Growth hormone (GH) and insulin-like growth factor-I (IGF-I) treatment of the GH-deficient dwarf rat: differential effects on IGF-I transcription start site expression in hepatic and extrahepatic tissues and lack of effect on type I IGF receptor mRNA expression

The rat IGF-I gene consists of six exons, with exons 3 and 4 forming a ‘core’ mature IGF-I coding region to which alternate 5′ and 3′ regions are spliced. Transcription occurs from four dispersed start sites (ss) ≈ 382 (ss 1), ≈ 343 (ss 2), ≈ 245 (ss ≈ 30–40 (ss 4) basepairs (bp) from the 3′ end of exon 1, and from a region 50–70 bp from the 3′ end of exon 2. The expression of ss mRNAs displays tissue-specific and ontogenic regulation. Alternate splicing of exon 5 produces E-peptide coding domain variants (Ea and Eb mRNAs), with the Eb form found predominantly in the liver. The regulation of IGF-I mRNA expression by GH and IGF-I in the GH-deficient dwarf ( dw / dw) rat was investigated using antisense RNA probes in a solution hybridization RNase protection assay to detect leader exon and E domain variant mRNAs. GH treatment of dw / dw and normal Lewis rats increased the expression of all liver leader exon ss and E domain variants coordinately (1.6–1.9-fold increase, p < 0.01), although the increase observed in Eb transcripts was significantly higher in the dw / dw compared to the normal rat ( p < 0.05).
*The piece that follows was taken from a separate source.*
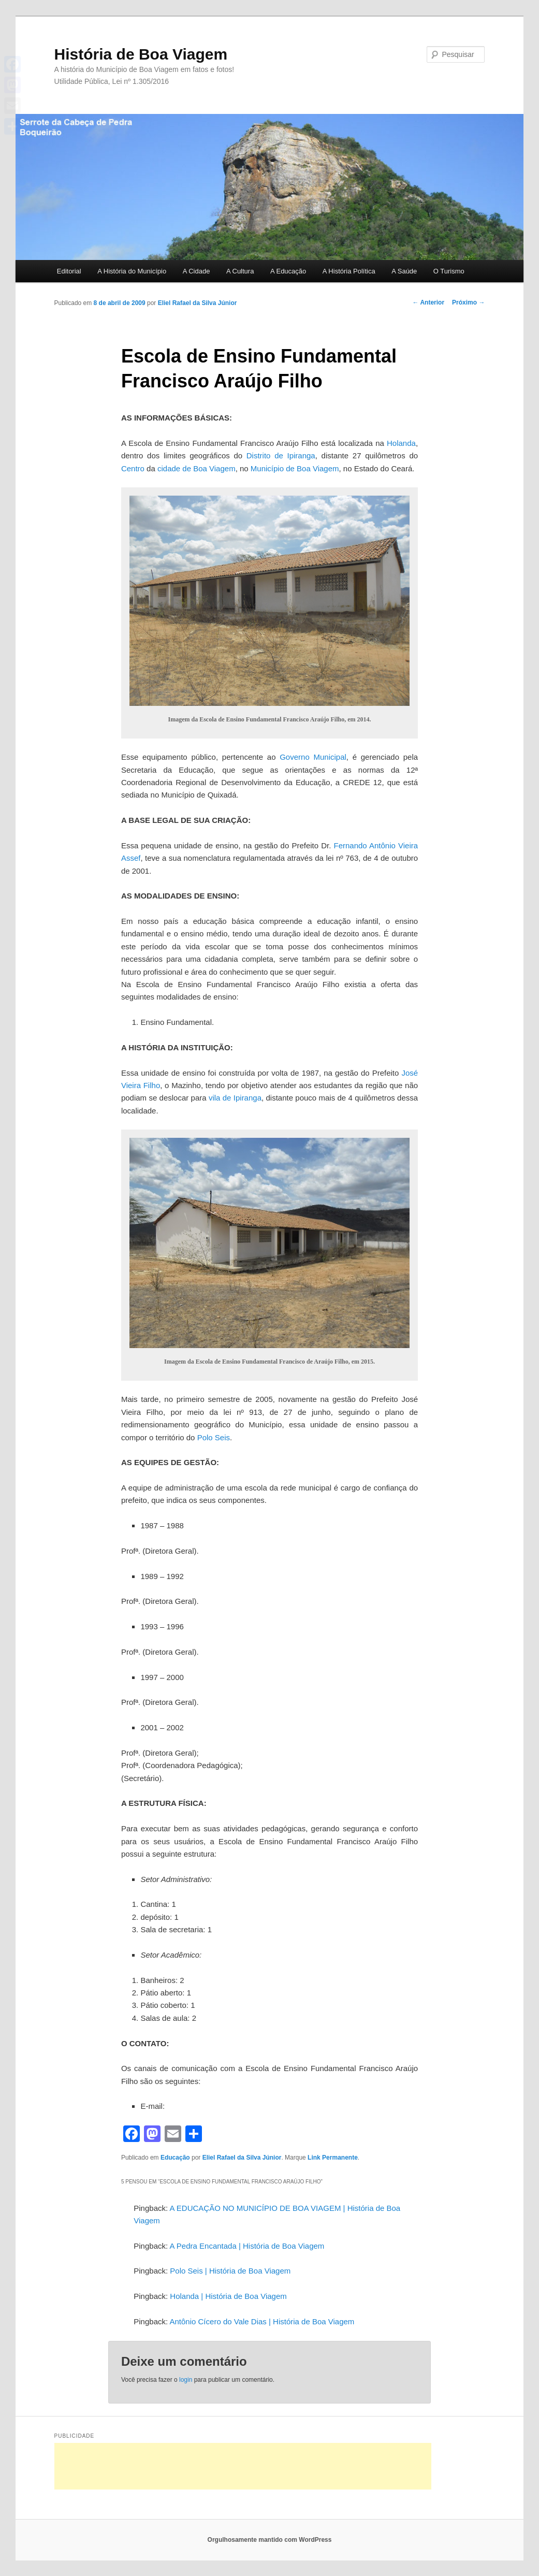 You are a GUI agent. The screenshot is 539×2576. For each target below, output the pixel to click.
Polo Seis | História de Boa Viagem (230, 2270)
In kidney, GH treatment significantly increased exon 1 ss 3 and ss 4 transcripts by approximately 40% ( p < 0.05). The expression of the other start sites was not affected by GH, suggesting that transcription factors may regulate start site usage independently. GH treatment was associated with a significant increase in IGF-I mRNA expression in skeletal muscle ( p < 0.05) but not cardiac muscle or spleen. IGF-I treatment was associated with minor (≈ 20%) but significant ( p < 0.05) reductions in IGF-I mRNA expression in the liver and kidney of dw / dw rats, suggesting that IGF-I can suppress IGF-I mRNA expression. IGF-I treatment did not affect IGF-I mRNA expression in cardiac and skeletal muscle of dw / dw rats. IGF-I receptor mRNA was detected in extrahepatic tissues only, and was not affected by either GH or IGF-I treatment. In summary, start site-specific regulation by GH was observed in kidney. GH increased IGF-I mRNA expression in muscle, kidney and liver, but had no effect in heart or spleen in the dw / dw rat. Our data suggest that systemic IGF-I can feedback on hepatic and renal IGF-I mRNA expression in the GH-deficient state.